The hope of Israel and the life of Jesus are not the only contributions that have made our Christmas. Each century has contributed in its own language of poetry, devotion, and music in the attempt to express the depth of feeling which stirs us so joyfully and yet so tragically each year when Christmas comes into our view.
Our Christmas message this year is one that will be expressed in song and poem. Our responsive reading was that incredibly beautiful poem that appears in the early part of the gospel according to Luke. This was a contribution of the latter part of the first or the early part of the second century after the birth of Jesus. From the ages of faith, the 13th to 15th centuries has some of the music that is to be sung. From our own century, the 20th, has come the theme for our worship. We cannot understand our theme without feeling something of the majesty of the man who inspired our theme.
Phillips Brooks was a world-famous preacher and Episcopal Bishop. He loved the Episcopal church and it would be unthinkable to disassociate him in any way from his beloved faith. Yet, Phillips Brooks was a Universalist too. No one who could write the lines of the poem which I read at the beginning could feel other than someday, somehow, men were going to recognize their basic unity as children of one great God, brothers in an illimitable universe:
“The feet of the humble may walk in the field
Where the feet of the holiest have trod,
This, this is the marvel of mortals revealed,
When the silvery trumpets of Christmas have pealed,
That mankind are the children of God.”
It has been well said that there are three memorials to the memory of Phillips Brooks: Many of us have known these memorials. First there is Trinity Church standing in splendor in Copley Square in Boston. Erected during the time when Phillips Brooks was rector, it is an ever-present symbol of the broad character of his ministry and his contribution to the life of Boston. (P) Standing beside the Church is the second memorial to this giant among American religious leaders. It is the heroic statue of the Bishop molded in the preacher's stance. Beside the statue of Brooks there is another statue, an image of Jesus, symbol of the way that the life of Jesus dominated the life of Brooks.
Probably each of you has recalled knowingly or unknowingly the third memorial to Phillips Brooks many times during the past days.

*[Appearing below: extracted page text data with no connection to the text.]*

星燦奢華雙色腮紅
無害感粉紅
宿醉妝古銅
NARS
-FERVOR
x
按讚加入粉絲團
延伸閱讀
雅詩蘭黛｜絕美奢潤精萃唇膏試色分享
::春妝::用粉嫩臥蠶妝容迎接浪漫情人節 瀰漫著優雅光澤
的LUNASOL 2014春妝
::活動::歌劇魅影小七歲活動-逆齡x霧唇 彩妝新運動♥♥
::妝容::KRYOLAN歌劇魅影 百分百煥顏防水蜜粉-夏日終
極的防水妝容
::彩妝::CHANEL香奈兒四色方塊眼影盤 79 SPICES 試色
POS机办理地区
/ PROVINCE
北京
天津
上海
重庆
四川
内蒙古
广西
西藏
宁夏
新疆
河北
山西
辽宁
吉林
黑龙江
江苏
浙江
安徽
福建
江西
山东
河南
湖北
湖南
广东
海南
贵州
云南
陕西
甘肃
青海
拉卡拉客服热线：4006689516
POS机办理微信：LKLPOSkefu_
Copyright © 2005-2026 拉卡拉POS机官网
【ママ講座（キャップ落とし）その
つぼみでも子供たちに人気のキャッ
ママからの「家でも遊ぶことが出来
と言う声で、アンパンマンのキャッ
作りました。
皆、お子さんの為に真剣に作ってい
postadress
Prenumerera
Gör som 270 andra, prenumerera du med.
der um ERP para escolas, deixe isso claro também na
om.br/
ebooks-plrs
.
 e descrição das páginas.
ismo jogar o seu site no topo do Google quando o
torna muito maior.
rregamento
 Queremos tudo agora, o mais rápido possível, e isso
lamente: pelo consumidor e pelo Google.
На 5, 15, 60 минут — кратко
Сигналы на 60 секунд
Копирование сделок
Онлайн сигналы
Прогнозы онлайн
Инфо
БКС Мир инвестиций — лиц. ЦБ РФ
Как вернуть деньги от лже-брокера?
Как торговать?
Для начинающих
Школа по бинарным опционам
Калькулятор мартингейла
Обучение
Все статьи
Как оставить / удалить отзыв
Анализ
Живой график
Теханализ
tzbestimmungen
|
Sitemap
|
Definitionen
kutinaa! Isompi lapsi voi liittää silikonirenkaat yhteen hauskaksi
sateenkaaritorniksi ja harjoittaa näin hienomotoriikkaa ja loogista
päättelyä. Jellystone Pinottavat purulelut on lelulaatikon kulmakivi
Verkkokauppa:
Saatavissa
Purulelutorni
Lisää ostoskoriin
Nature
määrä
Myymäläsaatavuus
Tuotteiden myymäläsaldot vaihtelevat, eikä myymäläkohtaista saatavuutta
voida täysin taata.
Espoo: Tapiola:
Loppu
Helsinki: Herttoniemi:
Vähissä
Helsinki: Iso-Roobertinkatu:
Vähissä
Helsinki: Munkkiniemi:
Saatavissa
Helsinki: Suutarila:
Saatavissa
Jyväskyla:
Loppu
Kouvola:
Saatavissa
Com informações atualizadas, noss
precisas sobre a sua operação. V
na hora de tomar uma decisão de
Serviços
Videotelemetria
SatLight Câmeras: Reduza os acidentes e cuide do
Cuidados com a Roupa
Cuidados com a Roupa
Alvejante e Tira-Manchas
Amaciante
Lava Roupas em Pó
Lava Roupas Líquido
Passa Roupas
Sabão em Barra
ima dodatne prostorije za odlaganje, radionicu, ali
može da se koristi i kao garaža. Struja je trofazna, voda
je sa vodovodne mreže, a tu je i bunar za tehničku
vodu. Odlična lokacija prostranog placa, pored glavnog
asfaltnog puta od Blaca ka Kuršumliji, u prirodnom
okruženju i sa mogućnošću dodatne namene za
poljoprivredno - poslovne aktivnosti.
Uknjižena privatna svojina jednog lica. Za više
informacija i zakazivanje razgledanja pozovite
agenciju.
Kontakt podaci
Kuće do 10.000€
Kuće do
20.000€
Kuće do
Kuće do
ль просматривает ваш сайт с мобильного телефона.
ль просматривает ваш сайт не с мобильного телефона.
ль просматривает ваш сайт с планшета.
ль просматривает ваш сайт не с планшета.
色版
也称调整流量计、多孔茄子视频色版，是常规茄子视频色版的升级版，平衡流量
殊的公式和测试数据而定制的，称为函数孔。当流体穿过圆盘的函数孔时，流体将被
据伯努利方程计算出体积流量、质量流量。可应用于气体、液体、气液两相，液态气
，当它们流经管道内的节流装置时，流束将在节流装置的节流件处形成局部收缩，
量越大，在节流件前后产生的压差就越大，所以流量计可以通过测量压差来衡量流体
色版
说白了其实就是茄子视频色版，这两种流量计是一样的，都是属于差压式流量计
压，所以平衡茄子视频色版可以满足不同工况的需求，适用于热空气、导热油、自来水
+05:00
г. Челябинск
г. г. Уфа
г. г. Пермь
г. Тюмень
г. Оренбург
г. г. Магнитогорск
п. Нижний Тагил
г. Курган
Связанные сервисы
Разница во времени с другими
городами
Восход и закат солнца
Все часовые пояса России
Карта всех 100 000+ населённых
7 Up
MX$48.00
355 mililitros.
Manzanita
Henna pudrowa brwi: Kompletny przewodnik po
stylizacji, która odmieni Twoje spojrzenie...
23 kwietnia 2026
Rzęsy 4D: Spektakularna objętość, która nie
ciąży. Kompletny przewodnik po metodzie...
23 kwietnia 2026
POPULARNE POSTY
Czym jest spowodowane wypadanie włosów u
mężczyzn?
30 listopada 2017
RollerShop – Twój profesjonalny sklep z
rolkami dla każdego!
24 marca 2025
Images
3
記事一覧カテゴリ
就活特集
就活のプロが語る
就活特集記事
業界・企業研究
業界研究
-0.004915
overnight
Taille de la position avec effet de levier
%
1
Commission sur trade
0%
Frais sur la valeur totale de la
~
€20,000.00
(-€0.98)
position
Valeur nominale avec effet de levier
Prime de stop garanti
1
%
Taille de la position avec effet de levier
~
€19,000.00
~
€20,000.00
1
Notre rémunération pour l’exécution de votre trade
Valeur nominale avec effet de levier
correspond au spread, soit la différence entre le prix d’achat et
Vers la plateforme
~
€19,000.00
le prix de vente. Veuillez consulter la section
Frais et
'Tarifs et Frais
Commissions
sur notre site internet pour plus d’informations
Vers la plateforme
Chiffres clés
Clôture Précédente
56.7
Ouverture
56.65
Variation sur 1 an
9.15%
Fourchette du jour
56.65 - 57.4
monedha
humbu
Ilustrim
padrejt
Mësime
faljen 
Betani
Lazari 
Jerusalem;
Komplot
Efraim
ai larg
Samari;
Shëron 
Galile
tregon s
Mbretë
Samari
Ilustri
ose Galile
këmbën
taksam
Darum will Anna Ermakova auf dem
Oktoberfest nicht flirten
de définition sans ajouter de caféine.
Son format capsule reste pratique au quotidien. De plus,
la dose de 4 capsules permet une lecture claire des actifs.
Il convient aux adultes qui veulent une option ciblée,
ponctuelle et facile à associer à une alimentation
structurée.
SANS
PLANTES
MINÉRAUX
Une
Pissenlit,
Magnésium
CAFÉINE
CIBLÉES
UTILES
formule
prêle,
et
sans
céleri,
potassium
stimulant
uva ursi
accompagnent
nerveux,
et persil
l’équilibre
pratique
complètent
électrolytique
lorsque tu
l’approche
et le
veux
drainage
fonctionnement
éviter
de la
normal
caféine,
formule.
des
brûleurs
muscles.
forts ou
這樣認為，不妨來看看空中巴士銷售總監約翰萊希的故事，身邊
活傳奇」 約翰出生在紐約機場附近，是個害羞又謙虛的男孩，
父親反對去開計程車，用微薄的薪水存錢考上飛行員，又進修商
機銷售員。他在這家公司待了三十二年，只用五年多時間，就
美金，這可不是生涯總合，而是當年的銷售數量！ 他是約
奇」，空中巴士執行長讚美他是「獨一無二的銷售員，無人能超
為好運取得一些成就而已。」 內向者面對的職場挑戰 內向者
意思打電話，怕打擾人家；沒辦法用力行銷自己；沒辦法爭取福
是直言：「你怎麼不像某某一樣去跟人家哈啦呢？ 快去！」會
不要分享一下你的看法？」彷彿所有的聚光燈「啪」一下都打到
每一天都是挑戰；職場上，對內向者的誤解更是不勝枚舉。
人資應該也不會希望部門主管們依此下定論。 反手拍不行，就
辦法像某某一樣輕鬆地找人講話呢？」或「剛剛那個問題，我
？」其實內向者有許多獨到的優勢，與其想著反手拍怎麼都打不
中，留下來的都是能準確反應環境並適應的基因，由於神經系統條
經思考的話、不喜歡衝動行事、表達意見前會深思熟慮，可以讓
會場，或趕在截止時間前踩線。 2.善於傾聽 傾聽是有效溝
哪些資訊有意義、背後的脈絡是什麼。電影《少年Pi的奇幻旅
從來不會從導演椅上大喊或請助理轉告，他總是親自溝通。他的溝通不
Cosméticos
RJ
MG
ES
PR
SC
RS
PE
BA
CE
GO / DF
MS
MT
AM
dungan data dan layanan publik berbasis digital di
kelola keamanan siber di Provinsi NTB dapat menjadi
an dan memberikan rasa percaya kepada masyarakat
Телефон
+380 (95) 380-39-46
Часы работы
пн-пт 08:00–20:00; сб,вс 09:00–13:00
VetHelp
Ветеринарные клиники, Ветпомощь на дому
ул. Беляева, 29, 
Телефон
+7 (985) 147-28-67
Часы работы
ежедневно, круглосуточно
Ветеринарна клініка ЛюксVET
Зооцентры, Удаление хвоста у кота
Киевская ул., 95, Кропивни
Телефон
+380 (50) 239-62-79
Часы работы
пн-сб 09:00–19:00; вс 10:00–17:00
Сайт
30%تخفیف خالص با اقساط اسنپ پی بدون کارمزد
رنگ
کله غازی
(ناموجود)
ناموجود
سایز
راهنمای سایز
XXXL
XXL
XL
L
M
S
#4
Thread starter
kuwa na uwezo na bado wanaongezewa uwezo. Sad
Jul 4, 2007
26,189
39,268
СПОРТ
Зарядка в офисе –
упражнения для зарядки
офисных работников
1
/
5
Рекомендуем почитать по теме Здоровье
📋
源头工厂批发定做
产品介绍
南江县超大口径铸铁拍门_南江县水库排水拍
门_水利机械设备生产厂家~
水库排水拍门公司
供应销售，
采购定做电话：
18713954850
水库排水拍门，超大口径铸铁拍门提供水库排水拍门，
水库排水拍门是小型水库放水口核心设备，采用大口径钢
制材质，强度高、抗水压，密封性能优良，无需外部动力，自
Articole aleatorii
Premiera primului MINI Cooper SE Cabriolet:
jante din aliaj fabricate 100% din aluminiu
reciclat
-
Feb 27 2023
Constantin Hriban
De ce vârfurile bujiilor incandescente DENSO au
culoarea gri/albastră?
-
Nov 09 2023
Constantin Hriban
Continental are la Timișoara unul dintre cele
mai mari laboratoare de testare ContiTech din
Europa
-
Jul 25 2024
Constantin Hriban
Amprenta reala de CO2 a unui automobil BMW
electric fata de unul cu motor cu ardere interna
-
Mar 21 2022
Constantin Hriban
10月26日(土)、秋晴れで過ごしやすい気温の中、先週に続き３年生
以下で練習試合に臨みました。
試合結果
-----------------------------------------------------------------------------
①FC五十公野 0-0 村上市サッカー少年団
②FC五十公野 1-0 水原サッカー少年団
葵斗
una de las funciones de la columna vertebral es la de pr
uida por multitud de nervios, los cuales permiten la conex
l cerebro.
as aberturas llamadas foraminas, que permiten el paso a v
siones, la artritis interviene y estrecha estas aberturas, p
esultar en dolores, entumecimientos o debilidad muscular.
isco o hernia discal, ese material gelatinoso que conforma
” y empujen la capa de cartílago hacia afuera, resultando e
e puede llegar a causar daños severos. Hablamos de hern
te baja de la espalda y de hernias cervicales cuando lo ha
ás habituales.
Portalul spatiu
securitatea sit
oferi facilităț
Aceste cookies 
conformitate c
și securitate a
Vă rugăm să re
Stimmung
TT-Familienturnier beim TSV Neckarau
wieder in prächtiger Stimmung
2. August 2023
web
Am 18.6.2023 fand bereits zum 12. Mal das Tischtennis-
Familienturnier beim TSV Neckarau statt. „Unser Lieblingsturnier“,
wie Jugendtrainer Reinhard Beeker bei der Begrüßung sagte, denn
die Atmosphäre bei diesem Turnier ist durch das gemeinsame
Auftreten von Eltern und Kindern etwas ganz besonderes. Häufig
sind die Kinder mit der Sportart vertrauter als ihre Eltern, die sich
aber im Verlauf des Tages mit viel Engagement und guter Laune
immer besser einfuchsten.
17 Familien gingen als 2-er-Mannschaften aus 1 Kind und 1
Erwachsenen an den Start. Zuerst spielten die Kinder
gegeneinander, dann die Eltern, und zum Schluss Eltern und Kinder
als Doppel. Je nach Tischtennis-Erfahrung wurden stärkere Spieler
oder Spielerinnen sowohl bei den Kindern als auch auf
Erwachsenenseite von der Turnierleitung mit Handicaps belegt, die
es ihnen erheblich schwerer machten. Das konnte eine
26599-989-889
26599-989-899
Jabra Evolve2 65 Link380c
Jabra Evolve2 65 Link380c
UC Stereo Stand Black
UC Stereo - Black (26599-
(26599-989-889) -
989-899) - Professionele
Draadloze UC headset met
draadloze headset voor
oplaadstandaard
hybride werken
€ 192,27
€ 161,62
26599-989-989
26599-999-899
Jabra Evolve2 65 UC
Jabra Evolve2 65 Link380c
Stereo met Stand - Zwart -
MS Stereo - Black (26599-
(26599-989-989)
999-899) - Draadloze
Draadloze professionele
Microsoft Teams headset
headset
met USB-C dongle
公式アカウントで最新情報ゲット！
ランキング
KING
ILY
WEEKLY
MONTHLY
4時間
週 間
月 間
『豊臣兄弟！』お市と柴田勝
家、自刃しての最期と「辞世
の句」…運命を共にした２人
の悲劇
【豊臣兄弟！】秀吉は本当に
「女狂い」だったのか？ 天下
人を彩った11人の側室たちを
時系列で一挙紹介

When Phillips Brooks was thirty years old he spent a year traveling in Europe and the Near East. During Christmas week in 1865 in a letter home (LYRIC RELIGION Smith P. 298) Brooks wrote “after an early dinner, we took our horses and rode to Bethlehem. It was only about two hours when we came to the town, situated on the Eastern ridge of a range of hills, surrounded by its terraced gardens. Before dark, we rode out of town to the field where they say the shepherds saw the star. It is a fenced piece of ground with a cave in it, in which, strangely enough, they put the shepherds. The story is absurd, but somewhere in those fields we rode through the shepherds must have been. As we passed, the shepherds were still 'keeping their watch over their flocks,' or 'leading them home to fold.'”
Phillips Brooks must have been deeply moved as the thought about the birth of Jesus when he toured the hills of Bethlehem that Christmas night in 1865. Perhaps the emotion he felt was one of the main influences in fixing within him the determination to live for others in the spirit of Jesus. Perhaps that night helped fix his purpose so that years later in a service memorializing his death, Rabbi Gustav Gottlieb could say, “He was not bishop of his church only, but he was my bishop also by divine calling and consecration.” And Lyman Abbott, himself a famous religious leader could say: “We have been wondering, Is there any God? And we have been reaching out in nature to find evidence of him. And suddenly there appears before us the divine shining in one great illuminated nature, one that is full of God; and while we were looking in his eyes and he was looking into ours, then did God come again; then did we realize that God is; then did we feel that God speaks to the heart of man through the heart of man.”
There were many other influences on the life of Phillips Brooks in addition to those hours in Bethlehem. But we do know that two years after his journey to the country of Jesus' birth, Phillips Brooks wrote the carol that is now the beloved possession of men everywhere: “O Little Town of Bethlehem.”
Inspired by this carol of our time, which demonstrates that even after more than 1900 years of the Christian Era men can still respond from their inward being by the memory of the birth of a baby, we preach you a sermon in song:
The Birth of Jesus
(from a sermon by John Wycliff, 14th century)
Joseph went with Mary, that was his wife, into “Bedlehem”. They broughten an oxe and an asse with them, as men say, for this reason – Mary was great with child. Therefore she rode upon an asse; the oxe they brought for to sell, for Jews haten begging.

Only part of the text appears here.